# Shavings for kidding pen?



## Ranger1 (Sep 1, 2014)

Has anyone used wood shavings in their kidding pen? I thought it might be easier for cleaning after she kids especially when we have several does due one after the other. Will they be a pain and get stuck all over the wet kids? Should I put straw as the kid is presenting so that they land in the straw yet most of the fluid is in the shavings?


----------



## CritterCarnival (Sep 18, 2013)

Shaving are not good for kidding on, they tend to get stuck in the yuck and can even stick around the nostrils and block breathing.

Clean, fresh straw is better.
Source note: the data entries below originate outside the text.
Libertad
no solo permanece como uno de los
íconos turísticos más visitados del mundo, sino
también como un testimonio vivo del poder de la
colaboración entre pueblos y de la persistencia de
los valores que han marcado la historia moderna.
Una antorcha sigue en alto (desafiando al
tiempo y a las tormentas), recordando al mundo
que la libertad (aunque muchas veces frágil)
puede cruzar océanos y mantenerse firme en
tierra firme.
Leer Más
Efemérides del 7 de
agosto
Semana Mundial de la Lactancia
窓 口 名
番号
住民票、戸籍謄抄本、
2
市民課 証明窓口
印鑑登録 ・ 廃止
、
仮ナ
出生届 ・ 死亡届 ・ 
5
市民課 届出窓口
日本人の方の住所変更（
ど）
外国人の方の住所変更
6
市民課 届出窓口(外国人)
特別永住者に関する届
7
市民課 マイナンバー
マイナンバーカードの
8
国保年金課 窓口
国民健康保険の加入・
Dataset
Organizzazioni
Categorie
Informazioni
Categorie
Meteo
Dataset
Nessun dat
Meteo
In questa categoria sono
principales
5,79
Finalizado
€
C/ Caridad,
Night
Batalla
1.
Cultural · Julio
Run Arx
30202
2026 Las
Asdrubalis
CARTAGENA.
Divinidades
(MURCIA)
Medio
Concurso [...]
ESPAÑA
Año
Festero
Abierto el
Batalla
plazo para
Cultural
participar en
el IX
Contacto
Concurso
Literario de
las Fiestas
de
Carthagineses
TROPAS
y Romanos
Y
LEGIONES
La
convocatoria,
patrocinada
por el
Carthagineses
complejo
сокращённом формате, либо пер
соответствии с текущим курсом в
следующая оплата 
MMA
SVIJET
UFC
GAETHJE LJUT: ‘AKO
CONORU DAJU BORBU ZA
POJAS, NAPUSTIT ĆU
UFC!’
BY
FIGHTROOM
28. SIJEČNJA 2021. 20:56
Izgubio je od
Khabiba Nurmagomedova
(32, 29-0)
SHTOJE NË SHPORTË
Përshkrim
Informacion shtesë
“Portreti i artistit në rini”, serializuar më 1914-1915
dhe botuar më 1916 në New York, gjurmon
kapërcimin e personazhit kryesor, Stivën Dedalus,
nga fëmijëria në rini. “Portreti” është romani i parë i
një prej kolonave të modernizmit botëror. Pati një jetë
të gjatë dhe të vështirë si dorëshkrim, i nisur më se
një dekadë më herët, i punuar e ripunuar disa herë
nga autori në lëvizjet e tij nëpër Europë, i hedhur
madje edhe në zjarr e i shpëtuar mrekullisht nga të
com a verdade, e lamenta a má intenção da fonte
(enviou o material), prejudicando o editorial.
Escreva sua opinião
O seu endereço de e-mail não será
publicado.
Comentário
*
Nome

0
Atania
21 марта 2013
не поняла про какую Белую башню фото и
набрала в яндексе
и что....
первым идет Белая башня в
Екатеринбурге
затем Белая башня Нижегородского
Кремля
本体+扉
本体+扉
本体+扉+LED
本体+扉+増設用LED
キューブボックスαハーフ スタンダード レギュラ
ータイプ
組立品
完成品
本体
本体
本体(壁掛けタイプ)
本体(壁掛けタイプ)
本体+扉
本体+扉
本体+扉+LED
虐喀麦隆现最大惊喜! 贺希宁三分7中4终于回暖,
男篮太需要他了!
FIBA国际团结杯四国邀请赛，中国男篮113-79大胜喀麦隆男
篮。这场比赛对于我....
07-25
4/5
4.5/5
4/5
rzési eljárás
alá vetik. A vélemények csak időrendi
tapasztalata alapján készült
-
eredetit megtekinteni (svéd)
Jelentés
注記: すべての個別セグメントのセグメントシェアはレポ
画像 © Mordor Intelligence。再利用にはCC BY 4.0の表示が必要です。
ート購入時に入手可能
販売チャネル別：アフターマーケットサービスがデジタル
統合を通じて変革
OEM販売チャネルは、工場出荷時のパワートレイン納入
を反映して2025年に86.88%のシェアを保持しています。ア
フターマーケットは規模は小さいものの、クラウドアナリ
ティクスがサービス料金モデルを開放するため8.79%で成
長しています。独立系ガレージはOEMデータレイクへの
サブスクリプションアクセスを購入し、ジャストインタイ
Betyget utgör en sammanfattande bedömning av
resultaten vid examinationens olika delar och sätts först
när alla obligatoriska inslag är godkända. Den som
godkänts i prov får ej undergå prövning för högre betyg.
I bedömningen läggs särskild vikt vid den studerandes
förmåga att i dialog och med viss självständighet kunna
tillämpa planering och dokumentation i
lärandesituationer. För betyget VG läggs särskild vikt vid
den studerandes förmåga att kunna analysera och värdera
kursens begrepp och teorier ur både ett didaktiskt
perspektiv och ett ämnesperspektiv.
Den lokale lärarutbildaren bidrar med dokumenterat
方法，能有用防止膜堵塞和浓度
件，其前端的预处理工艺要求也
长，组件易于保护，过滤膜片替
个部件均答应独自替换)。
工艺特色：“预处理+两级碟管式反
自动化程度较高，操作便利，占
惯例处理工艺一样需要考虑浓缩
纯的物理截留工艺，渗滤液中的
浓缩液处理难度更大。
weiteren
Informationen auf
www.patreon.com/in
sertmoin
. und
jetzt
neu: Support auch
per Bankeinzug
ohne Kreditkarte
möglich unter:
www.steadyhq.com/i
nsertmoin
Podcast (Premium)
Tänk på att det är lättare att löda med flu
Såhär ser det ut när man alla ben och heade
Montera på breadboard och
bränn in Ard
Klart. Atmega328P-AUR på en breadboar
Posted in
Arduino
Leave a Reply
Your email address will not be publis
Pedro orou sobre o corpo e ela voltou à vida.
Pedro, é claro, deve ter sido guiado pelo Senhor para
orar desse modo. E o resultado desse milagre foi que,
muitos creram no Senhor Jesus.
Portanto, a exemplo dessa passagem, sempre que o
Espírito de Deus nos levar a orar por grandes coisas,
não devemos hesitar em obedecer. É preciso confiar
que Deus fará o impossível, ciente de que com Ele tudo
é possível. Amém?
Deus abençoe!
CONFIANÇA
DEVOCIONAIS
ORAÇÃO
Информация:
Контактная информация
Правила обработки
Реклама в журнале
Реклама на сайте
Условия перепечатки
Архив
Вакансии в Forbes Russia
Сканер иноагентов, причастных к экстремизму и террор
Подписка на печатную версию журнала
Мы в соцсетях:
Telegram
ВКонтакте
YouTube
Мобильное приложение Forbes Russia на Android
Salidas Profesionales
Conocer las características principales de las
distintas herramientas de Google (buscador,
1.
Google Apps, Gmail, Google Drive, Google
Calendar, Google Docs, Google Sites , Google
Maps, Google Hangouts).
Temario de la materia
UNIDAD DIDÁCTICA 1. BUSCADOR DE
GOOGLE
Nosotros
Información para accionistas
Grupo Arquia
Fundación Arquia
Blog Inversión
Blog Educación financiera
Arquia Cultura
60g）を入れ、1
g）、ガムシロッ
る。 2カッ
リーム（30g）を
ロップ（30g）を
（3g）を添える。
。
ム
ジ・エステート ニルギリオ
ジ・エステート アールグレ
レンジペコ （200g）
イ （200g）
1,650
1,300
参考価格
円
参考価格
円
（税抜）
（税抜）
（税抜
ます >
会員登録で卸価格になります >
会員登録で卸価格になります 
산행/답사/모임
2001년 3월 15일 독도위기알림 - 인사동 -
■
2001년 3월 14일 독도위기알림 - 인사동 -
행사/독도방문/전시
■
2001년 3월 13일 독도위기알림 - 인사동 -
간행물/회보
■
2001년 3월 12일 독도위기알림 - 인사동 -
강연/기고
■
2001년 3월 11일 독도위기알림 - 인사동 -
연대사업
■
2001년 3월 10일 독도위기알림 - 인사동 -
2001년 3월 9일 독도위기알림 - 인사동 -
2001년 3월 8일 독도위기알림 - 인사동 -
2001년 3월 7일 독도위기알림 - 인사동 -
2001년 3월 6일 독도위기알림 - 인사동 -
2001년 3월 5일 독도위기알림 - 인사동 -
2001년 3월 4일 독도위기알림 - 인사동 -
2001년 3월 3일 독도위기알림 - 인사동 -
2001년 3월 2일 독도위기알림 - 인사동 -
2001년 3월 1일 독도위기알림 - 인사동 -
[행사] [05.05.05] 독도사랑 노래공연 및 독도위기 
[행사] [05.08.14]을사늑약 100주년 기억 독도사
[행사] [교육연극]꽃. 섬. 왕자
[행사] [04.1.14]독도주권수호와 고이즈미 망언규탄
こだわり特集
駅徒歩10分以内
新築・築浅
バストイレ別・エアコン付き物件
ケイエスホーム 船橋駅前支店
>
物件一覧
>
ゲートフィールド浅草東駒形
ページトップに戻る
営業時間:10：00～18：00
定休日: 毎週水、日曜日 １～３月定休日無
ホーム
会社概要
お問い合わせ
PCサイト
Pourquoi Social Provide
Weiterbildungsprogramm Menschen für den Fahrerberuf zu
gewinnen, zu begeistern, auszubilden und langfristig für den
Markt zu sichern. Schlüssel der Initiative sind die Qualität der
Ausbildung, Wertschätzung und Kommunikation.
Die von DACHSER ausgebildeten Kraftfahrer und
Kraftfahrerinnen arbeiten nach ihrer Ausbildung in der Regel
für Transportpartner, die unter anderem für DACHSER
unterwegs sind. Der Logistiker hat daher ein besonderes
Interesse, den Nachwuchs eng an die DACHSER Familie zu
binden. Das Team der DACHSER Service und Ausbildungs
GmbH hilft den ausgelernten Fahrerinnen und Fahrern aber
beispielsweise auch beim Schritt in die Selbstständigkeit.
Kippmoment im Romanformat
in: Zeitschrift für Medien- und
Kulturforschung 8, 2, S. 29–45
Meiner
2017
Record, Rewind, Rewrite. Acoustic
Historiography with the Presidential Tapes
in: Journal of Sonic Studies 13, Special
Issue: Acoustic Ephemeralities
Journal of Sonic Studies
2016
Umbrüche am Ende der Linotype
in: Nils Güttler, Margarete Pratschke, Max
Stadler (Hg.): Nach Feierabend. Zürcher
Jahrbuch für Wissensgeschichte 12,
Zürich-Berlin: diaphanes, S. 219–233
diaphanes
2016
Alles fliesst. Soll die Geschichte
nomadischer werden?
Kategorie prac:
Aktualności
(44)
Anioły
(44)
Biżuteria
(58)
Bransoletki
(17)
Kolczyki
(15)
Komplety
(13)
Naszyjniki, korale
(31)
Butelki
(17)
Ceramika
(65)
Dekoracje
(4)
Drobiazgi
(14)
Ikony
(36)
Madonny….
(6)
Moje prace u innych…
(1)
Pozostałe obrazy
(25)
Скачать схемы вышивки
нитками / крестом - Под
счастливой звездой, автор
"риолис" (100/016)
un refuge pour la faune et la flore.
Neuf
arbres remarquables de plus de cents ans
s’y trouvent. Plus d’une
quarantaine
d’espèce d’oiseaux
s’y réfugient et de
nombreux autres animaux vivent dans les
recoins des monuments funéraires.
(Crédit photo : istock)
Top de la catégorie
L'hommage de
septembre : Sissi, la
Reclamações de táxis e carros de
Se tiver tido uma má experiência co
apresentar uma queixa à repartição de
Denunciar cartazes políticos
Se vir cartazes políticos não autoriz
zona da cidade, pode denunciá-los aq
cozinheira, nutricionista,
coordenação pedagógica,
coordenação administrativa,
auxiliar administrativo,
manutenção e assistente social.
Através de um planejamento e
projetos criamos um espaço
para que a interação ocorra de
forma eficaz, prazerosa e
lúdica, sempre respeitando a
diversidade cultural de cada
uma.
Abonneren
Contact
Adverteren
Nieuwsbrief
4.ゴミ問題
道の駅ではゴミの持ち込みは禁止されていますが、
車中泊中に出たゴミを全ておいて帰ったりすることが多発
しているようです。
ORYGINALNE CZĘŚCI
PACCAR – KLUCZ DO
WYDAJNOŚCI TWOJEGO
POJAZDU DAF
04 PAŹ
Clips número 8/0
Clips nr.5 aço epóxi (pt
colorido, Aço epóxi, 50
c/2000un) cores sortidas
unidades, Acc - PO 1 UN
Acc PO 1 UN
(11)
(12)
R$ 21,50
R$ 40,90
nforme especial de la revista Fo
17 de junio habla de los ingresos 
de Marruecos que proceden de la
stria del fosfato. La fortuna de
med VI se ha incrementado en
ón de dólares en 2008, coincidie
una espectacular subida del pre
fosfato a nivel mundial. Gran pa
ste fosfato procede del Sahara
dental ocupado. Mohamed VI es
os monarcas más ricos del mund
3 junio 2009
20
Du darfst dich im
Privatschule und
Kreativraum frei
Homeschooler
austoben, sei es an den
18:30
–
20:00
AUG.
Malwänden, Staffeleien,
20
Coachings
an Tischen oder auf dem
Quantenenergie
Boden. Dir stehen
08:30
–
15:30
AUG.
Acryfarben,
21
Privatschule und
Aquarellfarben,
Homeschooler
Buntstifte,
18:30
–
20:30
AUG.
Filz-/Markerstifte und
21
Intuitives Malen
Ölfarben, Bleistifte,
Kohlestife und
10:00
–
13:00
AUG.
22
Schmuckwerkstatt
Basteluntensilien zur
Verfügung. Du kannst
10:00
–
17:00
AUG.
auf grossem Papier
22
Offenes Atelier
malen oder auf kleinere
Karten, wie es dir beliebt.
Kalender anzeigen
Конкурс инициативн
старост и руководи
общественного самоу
Or at least a thick layer of straw over the shavings.


----------



## nancy d (Oct 5, 2007)

Straw is best. I do use shavings now & then but not in kidding pens. Mamas tend to dig to China so they kid on semi bare floor or dirt.:angel:


----------



## lottsagoats1 (Apr 12, 2014)

I've always used shavings and have never had a problem. Straw is fine, but it does not absorb fluids and the little ones can get tangled in it.


----------



## KW Farms (Jun 21, 2008)

I used shavings last year. It worked great. Just make sure you get pine shavings, not cedar. There has been some talk of cedar possibly causing respiratory problems. Straw works fine too.


----------



## J.O.Y. Farm (Jan 10, 2012)

I always do a layer of pine shavings, and then straw in top.. That way it's nice and cozy with the straw and the shavings don't stick to mom and babies, and the shavings soak up the liquid  best of both worlds


----------



## eqstrnathlete (Mar 16, 2013)

I have always used shavings, but this year I am going to straw. Tired of the shaving sticking to the babies


----------



## janecb (Sep 23, 2014)

We tried shavings one year as an experiment... my mother called the babies 'shake 'n bake' goats. It worked fine, although I still prefer straw.


----------



## LadySecret (Apr 20, 2013)

J.O.Y. Farm said:


> I always do a layer of pine shavings, and then straw in top.. That way it's nice and cozy with the straw and the shavings don't stick to mom and babies, and the shavings soak up the liquid  best of both worlds


That's what I do and I've been very happy with shavings on bottom and straw on top.


----------